Surprised by Joy

I spent several days and nights of my childhood fantasizing about being the first female player on the men’s World Cup soccer team. But early in my quest for soccer stardom, I realized that was a pipe dream. So I shifted my focus to space travel, then to veterinary science, and then to marine biology – all pipe dreams because they all involve science, something for which I have a huge distaste and very little attention span.

With a healthy dose of reality and a little steering from my family, I finally zeroed in on writing as my official career choice. According to My Plan for My Life, I would write screenplays, and I would start by studying the craft at college.

After just three weeks at school, I met Scott. We married the autumn after I graduated and moved to Augusta, Georgia where he was first commissioned in the Army. It may be host to the Masters, but the city itself is not exactly a screenwriter’s paradise. But staying true to my journalism roots, I began producing the local news for a CBS affiliate. Though not going exactly the way I had intended, My Plan still proceeded in the right direction.

Then the Army transferred us to a small town in Missouri – also a far cry from Hollywood, though some folks in those parts think Branson’s the next best thing. I beg to differ.

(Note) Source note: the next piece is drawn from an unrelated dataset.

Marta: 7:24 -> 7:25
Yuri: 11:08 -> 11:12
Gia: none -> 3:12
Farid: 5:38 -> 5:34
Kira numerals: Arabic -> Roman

Anyway, I decided to teach myself HTML and somehow managed to convince the staff at the local university to hire me as their Webmaster. For the next two years, I developed Web sites and seriously contemplated adding it to My Plan.

In the summer of 1999, fresh out of the Army and free from home being whereever the military says it is, we decided to move to Montana. Scott started graduate school while I worked as a Web developer for an advertising agency. The job was long on hours and short on deadlines, but I figured it would pay off, especially if I wanted to work in San Francisco after Scott finished his degree.

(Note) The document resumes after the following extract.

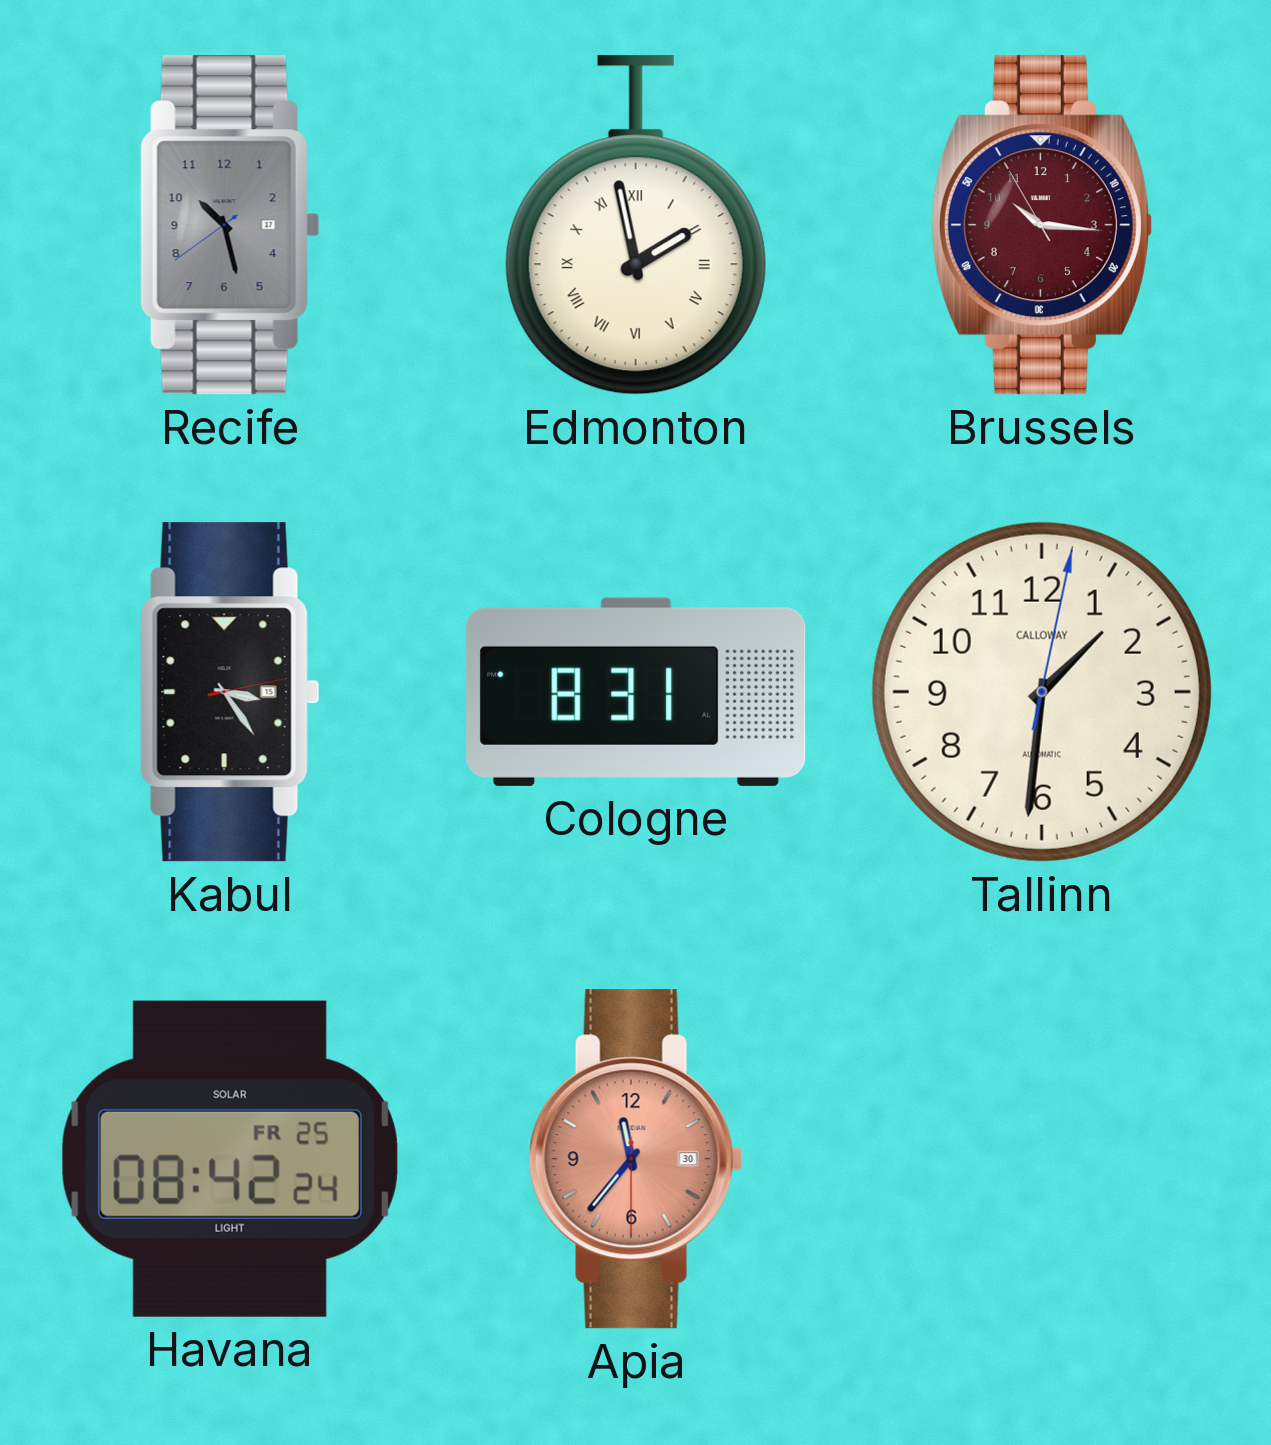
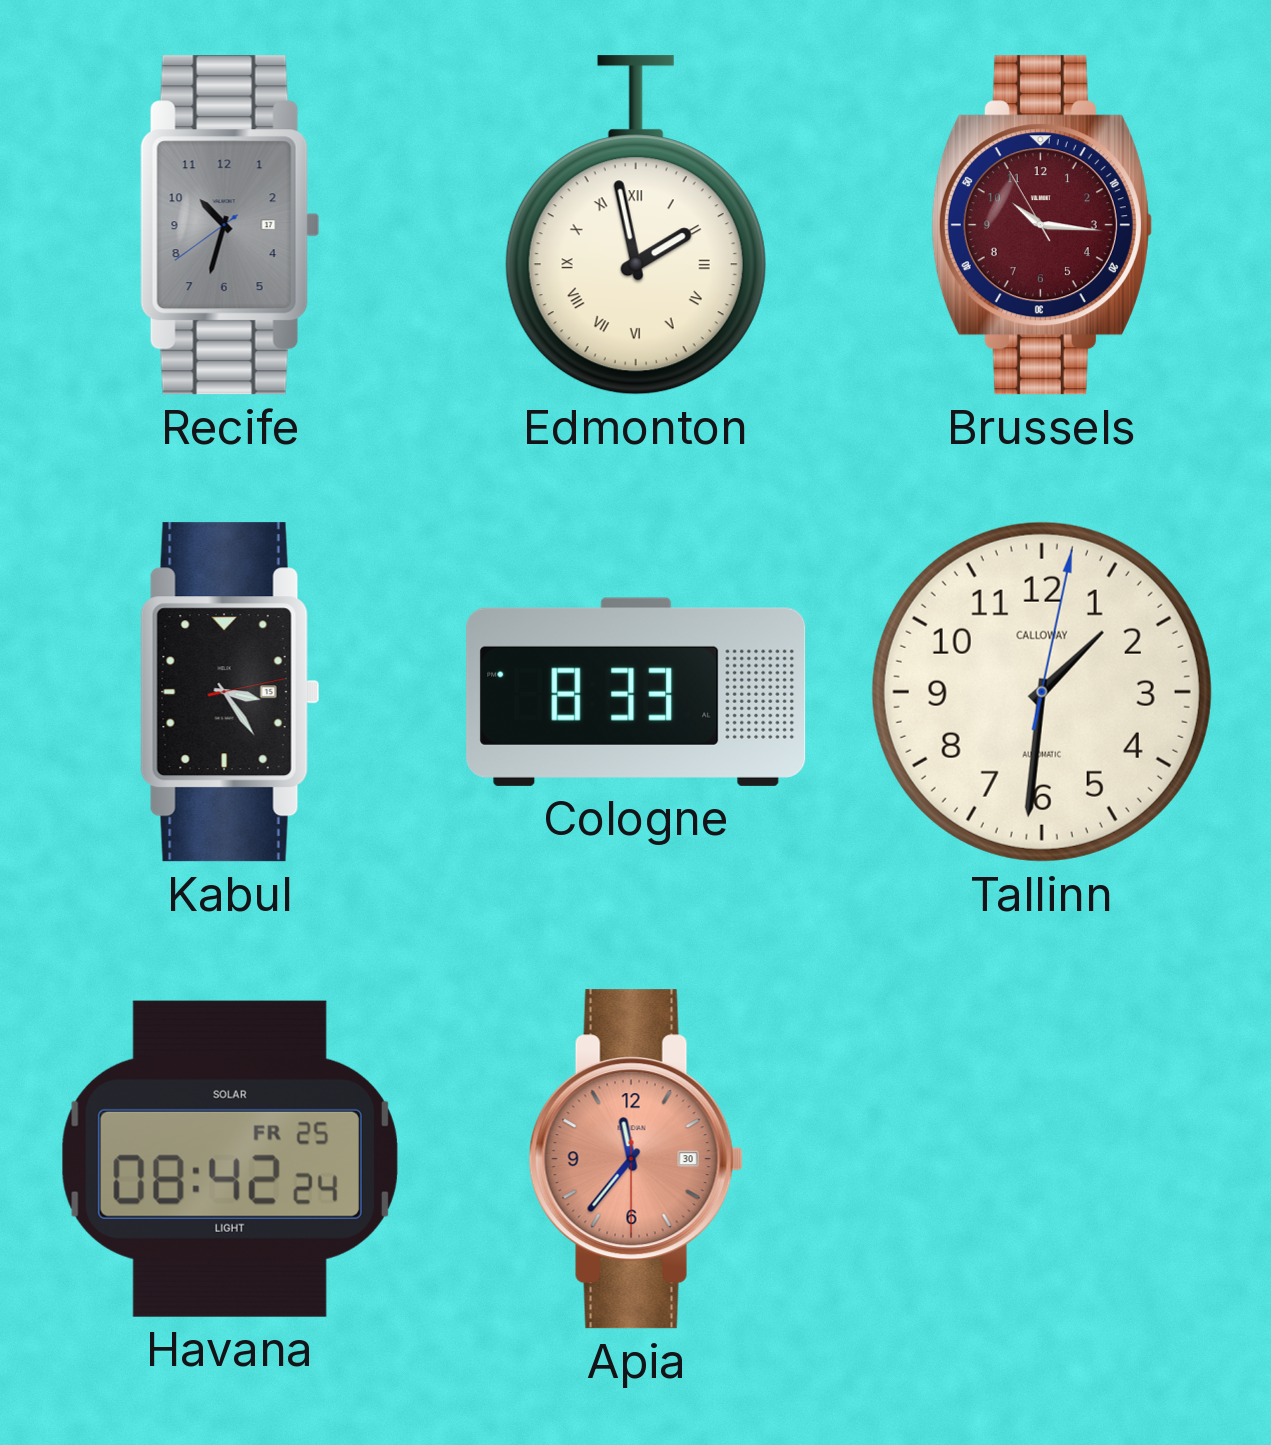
Recife: 10:27 -> 10:32
Cologne: 8:31 -> 8:33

Then life handed me a huge U-turn. After a year in Montana, I became pregnant, and frankly, I was not thrilled about it.

When I saw the two lines on the home pregnancy test, I instantly started bawling. I hysterically called Scott on the phone, and with all the forced excitement I could muster, I sobbed to him, “you’re going to be a dad.” He was ecstatic.

“Oh sweetie, that’s great!” And all I could say I was, “but I want to go to Europe.”

Yep. I’m not proud of that response, and actually, I have no idea where it came from. But darnit, at that moment, I wanted to be anywhere but our bathroom, staring at anything but that pregnancy test. I was not pregnant until I said I was good and ready to be pregnant, thank you very much. It did not fit in with My Plan.

I spent the next nine months trying to get used to the idea of having a baby. Picking out names helped. So did a little vacation. But even though hearing the baby’s heartbeat several times and seeing her yawn on the ultrasound made my heart smile, my head still had a hard time wrapping itself around the idea of being a mom. I remember days before Rainey was born, I was afraid I wouldn’t love her.

Another pipe dream. As soon as the nurse laid her on my chest, I knew my life couldn’t get any better if I had planned it myself. Having her gaze into my eyes and stop crying immediately upon the recognition of my voice was the closest thing I had ever come to experiencing a miracle.

Nine months later, I continue to be surprised by the joy she has brought into my life. Rainey said “Mama” for the first time today, and I’m amazed that with just two letters she has said the one thing I never knew I’ve always wanted to hear.

Yes, Rainey has completely changed my life. I’ve traded in a brief case for a diaper bag and lace bras for giant white ones. I hardly ever spend more than five minutes in the shower, and I can’t remember the last time I dried my hair or shaved my legs or dried the hair on my legs. But these changes just graze the surface of my life. The real renovations are taking place deep down inside me. My mind, my emotions, and my purposes are daily being reengineered to match the kind of “Mama” Rainey needs me to be.

During my pregnancy, I blamed my unborn baby for altering the course of my life. Little did I know that with me at the helm, I might have steered it in the wrong direction. But thanks to the intervention of a seven-pound, eight-ounce miracle, I’m traveling on a path full of surprises that I could not, even in my wildest dreams or plans, imagine.